One remaining issue of snowmelt flood forecasting is the low accuracy of early warnings [2] for rain-snow-ice mixed floods, particularly under the background of rapid warming. A comprehensive review of the related progresses and challenges of snowmelt process models is critical to further development of the related field. Therefore, this study reviews the current status of different snowmelt models by extensively consulting relevant literature, summarizes the trends and challenges, and offers perspectives on the future of snowmelt flood simulation.

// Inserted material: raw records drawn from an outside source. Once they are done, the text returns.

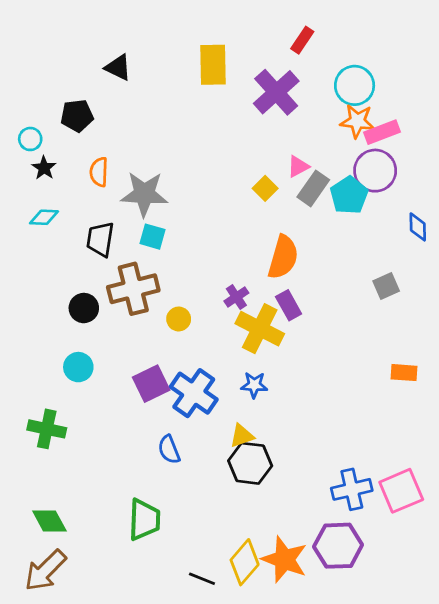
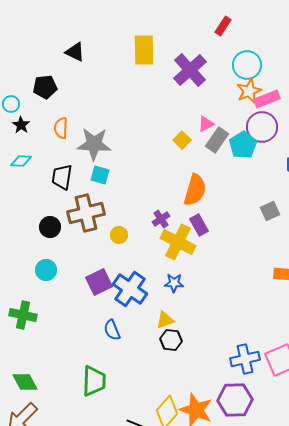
red rectangle: (302, 40) -> (223, 26), moved
orange star: (357, 121) -> (249, 91), turned -30
black hexagon: (250, 463) -> (171, 340), size x0.7

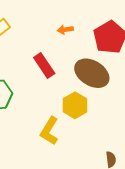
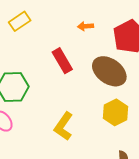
yellow hexagon: (75, 105) -> (116, 112), moved

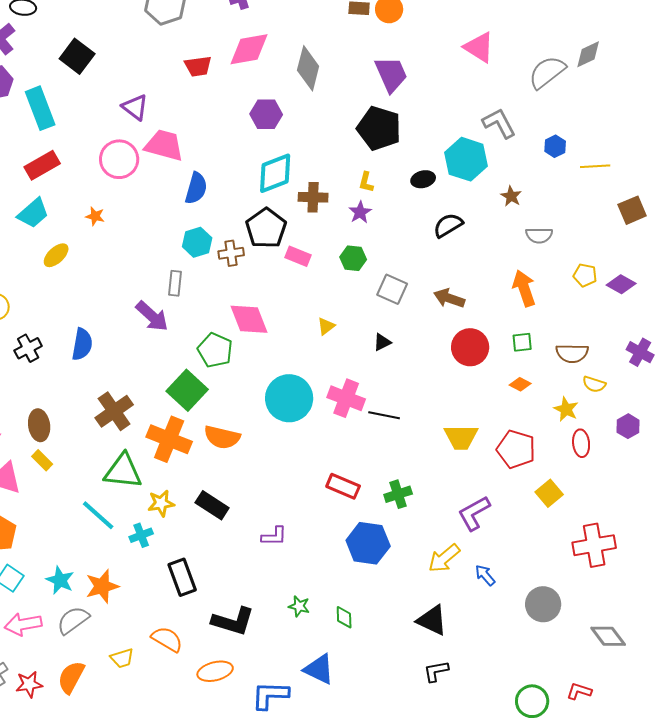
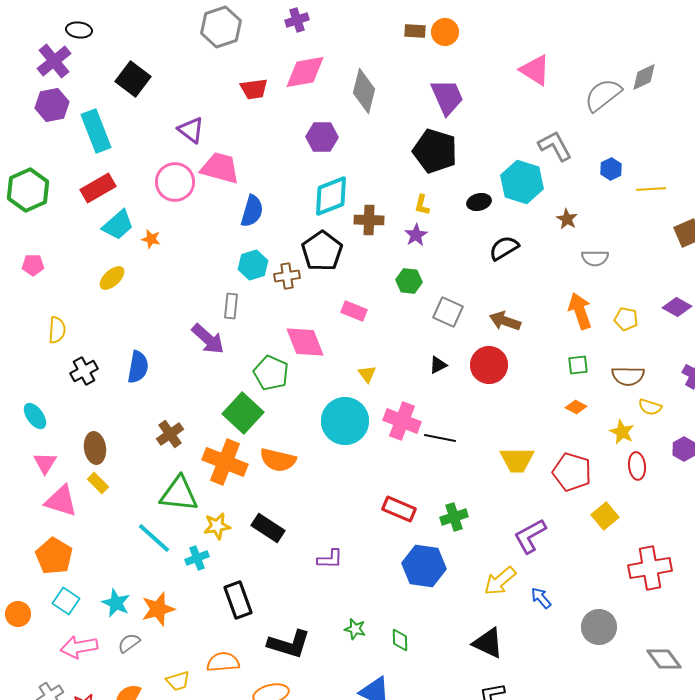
cyan trapezoid: (33, 213) -> (118, 225), moved
pink rectangle: (298, 256) -> (354, 311), moved
yellow pentagon: (585, 275) -> (626, 319), moved
yellow triangle: (326, 326) -> (367, 374), moved, turned -30
red circle: (470, 347) -> (489, 365), moved
brown cross: (114, 411) -> (170, 434), size x0.7
gray semicircle: (73, 620) -> (129, 643), size x0.7
orange semicircle: (167, 639) -> (223, 662), turned -36

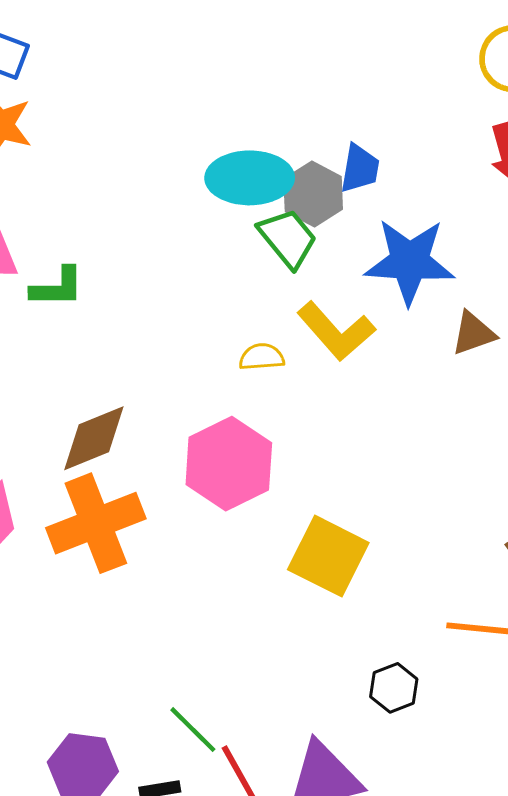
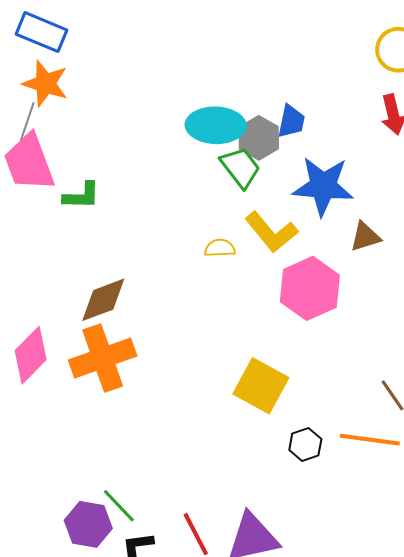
pink hexagon: (229, 464) -> (310, 288), moved
black hexagon: (394, 688) -> (305, 445), moved
green line: (193, 730) -> (119, 506), moved

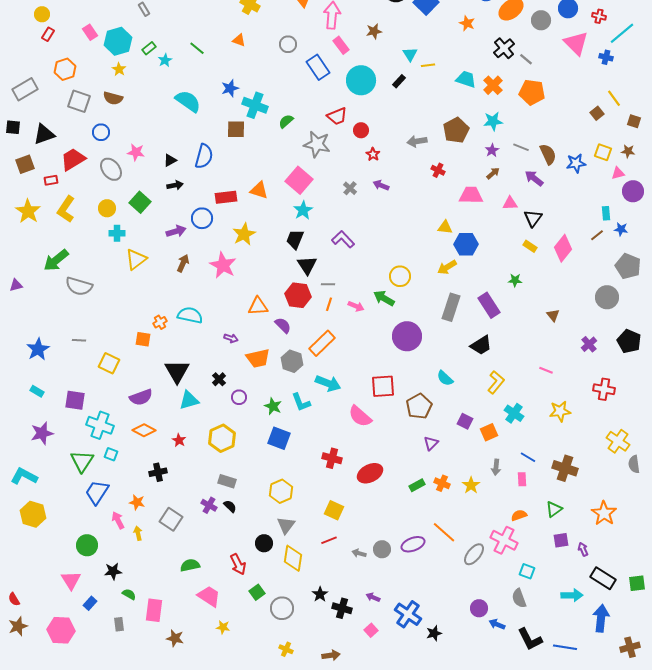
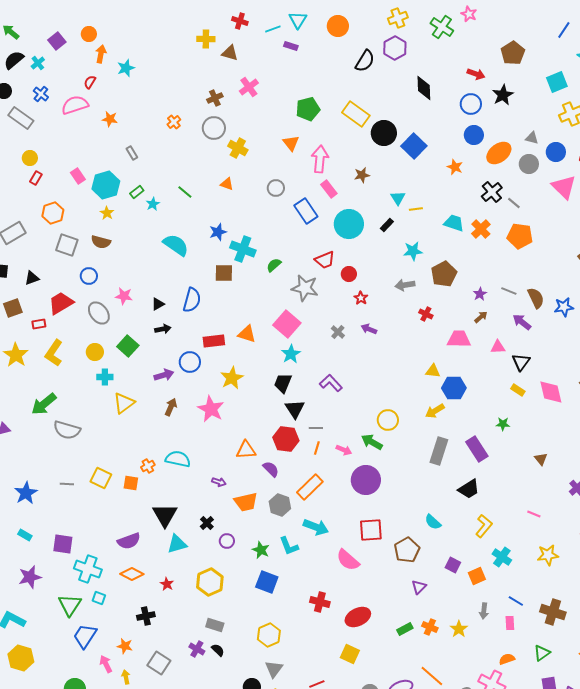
cyan star: (493, 121) -> (413, 251), moved
black triangle: (44, 134) -> (32, 278), size x0.7
pink diamond: (563, 248) -> (551, 392), turned -52
purple circle: (407, 336) -> (366, 480), moved
yellow square: (109, 363) -> (101, 478), moved
yellow square: (334, 510) -> (350, 654), moved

2. Categories of Snowmelt Models

According to the different ablation algorithms used, snowmelt models can usually be classified into four categories: statistical, conceptual, physical and data-driven (green categories in Figure 2). Statistical snowmelt models use statistical methods or black box modules to establish the relationship between a certain snow hydrological characteristic parameter (e.g., snow area) and runoff to predict runoff. Conceptual snowmelt models usually establish an empirical relationship between snowmelt and temperature. These models, such as Snow Runoff Model (SRM) and HBV [3], have physical meanings and are mature and widely used methods. The physical snowmelt models, such as numerical layered snow thermal model (SNTHERM) and physical snow pack model (SNOWPACK), calculate snowmelt based on the energy balance of snow cover. They have strict physical meaning and have been widely used in distributed modelling of snowmelt. The emergence of data-driven models has benefited from the growth of massive data and the rapid increase in computational power. These models, Such as artificial neural network (ANN) [4] and long short-term memory (LSTM) [5], simulate the changes in snowmelt runoff using machine learning algorithms to select appropriate parameters (e.g., daily rainfall, temperature, solar radiation, snow area, snow water equivalent) from different data sources.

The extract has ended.